そして賢哉には他にも様々な仕事がある。副領主として領主であるフェリシアの手伝いなども行うし、開拓に関わっていたりもするが、それ以上に彼の魔法の有用性が極めて高い点が重要である。現在の開拓領地はまだまだ人が少なく手も付けられておらず建物もない。そんな場所を整地し、土台を作り、建物を完成させるのを簡単に魔法で行える賢哉は一流の大工である。いや、厳密には魔法での建築には耐久年数の問題があるのであくまで仮の居住地とするのがいいわけであるが、少なくとも当面住むだけならその簡易的な建物で十分である。現状住まう所を作り、しばらくはそこに住まう。その間に本当の意味での住居を作成する。問題があるとすれば正当な教育を受けた大工が存在していない点だろう。日曜大工レベルならば行える者も開拓領地では必要に迫られいるが、しかし本当に建築を行えるレベルとなると稀少だろう。まあ、それに関しては一つ一つなんとか頑張って作り上げていくしかない。フェリシアの住む領主館のような建物は流石に外注する必要があるかもしれないが。
それとは別に、建物とは別の方向性に関してフェリシア含むアミルおよび従者達、そして元娼婦の面々、一部の開拓領地の人員などからも提案があった。
「いや、流石にそれは厳しいんだけど?」
「できませんか?」
「正直言ってまだ森の探索も住んでない。湖とか池があったとしても厳しい。川ならまだ難しくはないかもしれないが……っていうか、普通に考えて厳しい。俺自身ある程度の知識はあるが、流石に下水を作れって言われても困る」
下水。即ちトイレ事情である。まあトイレ以外にも排水に関しての問題もあるだろう。シャワーも風呂もないこの場所では体を洗うのも難儀する。一応水源として井戸などもなくはない。井戸くらいならば賢哉でもそれほど作るのは大変ではない。しかし下水となるとまたいろいろと面倒だ。いや、できなくはないのだが、単純に全てを魔法でやろうとすると手間も消耗も大きいのである。一度完全にシステムを構築し、現実に存在するものだけでできるようにしてしまえばその限りではないが、全て魔法でやってしまうとなると大変である。
もちろんフェリシアも賢哉がつきっきりで全てを行えと言うわけではない。彼女としても自分たちの排泄物の処理をさせるのは周知があることだろう。ゆえにそのシステム、下水の流れを作ってほしいと言うことになるが、それ自体がそもそも大変である。ちなみに今までは穴を掘った場所でやって埋めるなど昔のやり方に近い。あとは壺とかそういう感じで。まあ、流石に建築時点で下水まで完璧に建築するのは無理だ。

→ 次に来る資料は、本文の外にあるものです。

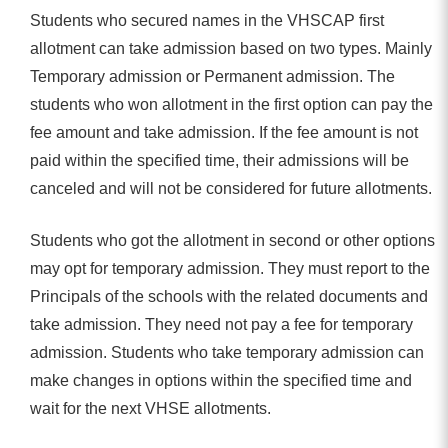
Students who secured names in the VHSCAP first
allotment can take admission based on two types. Mainly
Temporary admission or Permanent admission. The
students who won allotment in the first option can pay the
fee amount and take admission. If the fee amount is not
paid within the specified time, their admissions will be
canceled and will not be considered for future allotments.
Students who got the allotment in second or other options
may opt for temporary admission. They must report to the
Principals of the schools with the related documents and
take admission. They need not pay a fee for temporary
admission. Students who take temporary admission can
make changes in options within the specified time and
wait for the next VHSE allotments.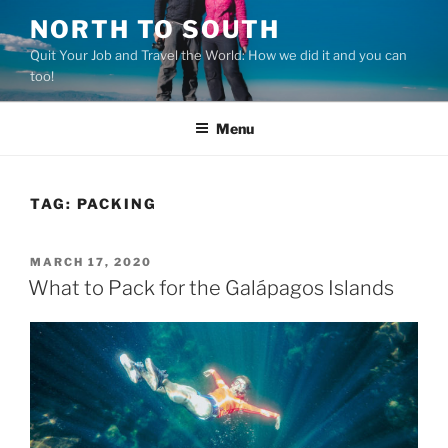
Skip
NORTH TO SOUTH
to
Quit Your Job and Travel the World: How we did it and you can
content
too!
Menu
TAG:
PACKING
POSTED
MARCH 17, 2020
ON
What to Pack for the Galápagos Islands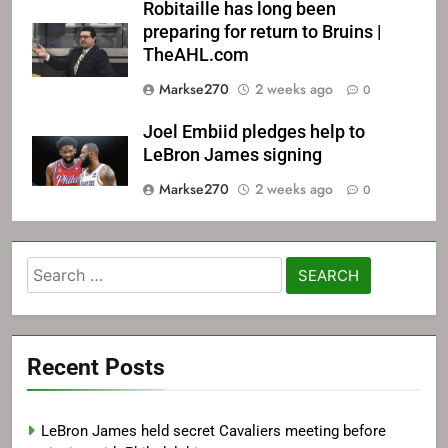
Robitaille has long been
preparing for return to Bruins |
TheAHL.com
Markse270
2 weeks ago
0
Joel Embiid pledges help to
LeBron James signing
Markse270
2 weeks ago
0
Search
for:
Recent Posts
LeBron James held secret Cavaliers meeting before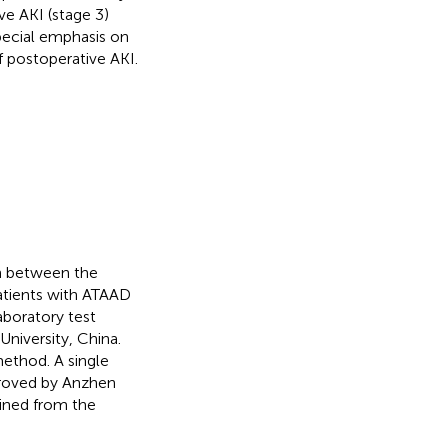
ve AKI (stage 3)
pecial emphasis on
 postoperative AKI.
on between the
atients with ATAAD
aboratory test
University, China.
ethod. A single
proved by Anzhen
ined from the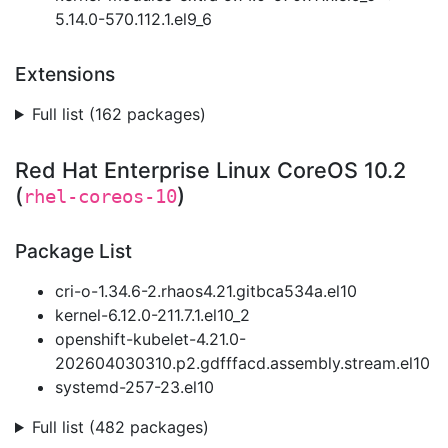
5.14.0-570.112.1.el9_6
Extensions
Full list (162 packages)
Red Hat Enterprise Linux CoreOS 10.2
(
)
rhel-coreos-10
Package List
cri-o-1.34.6-2.rhaos4.21.gitbca534a.el10
kernel-6.12.0-211.7.1.el10_2
openshift-kubelet-4.21.0-
202604030310.p2.gdfffacd.assembly.stream.el10
systemd-257-23.el10
Full list (482 packages)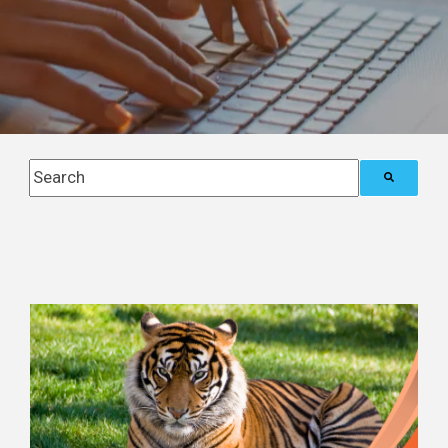
This is a search field with an auto-suggest feature attach
There are no suggestions because the search field i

「しばらくはこのままで。森の中に川とか水源さえみつければ、あとはそれを流して……っていう風にはできるかもしれない。トイレに関してはどこかそういう場所を作るなりして……川を引き込む。畑とか田んぼとか作るにしてもやっぱり水源があったほうがいいよな、上水道。ずっと井戸頼りって言うのも過酷すぎる。地下水が無くなれば井戸も使えなくなるし……まあ枯れることを気にしても仕方がないのかもしれないが……」
「えっと……」
「ああ。作るにしてもまずは森を調査してからじゃないと無理だ。結局のところ下水を作るには水がいる。森に川があるかどうか……まああってもなくてもやっぱり水源の調査も必要だし、食料の確保の問題もあるし。そういうことで森の方に手を付けていきたいんだが」
「はい、それは任せますが……」
「後。とりあえず現状に対処するので精一杯だからそれ以外は基本的に後。そういうことで頼む。俺もいろいろとできるが、俺は一人しかいなしいそもそもそこまで万能じゃない。確かに魔法は色々な手間を省いてはくれるし、人にはできないようなことも多々できるが、それでも何でもできるってわけじゃないんだ」
「そうですか……」
しゅん、と気落ちするフェリシア。とはいっても賢哉も真実万能であるわけではない。いや、彼の魔法であればかなり色々とできるかもしれないが、そもそも本人もそこまで頭がいいわけではない。なんだかんだで彼は元々彼の世界における一般学生だった。この世界の多くの人間より様々なことに関して精通しているが、専門技術まで完璧に網羅しているわけではない。何でも知っているわけではない。
ゆえにできることをできるだけそれなりに頑張って行うと言うことしかできない。とりあえず今は森の調査が優先となる。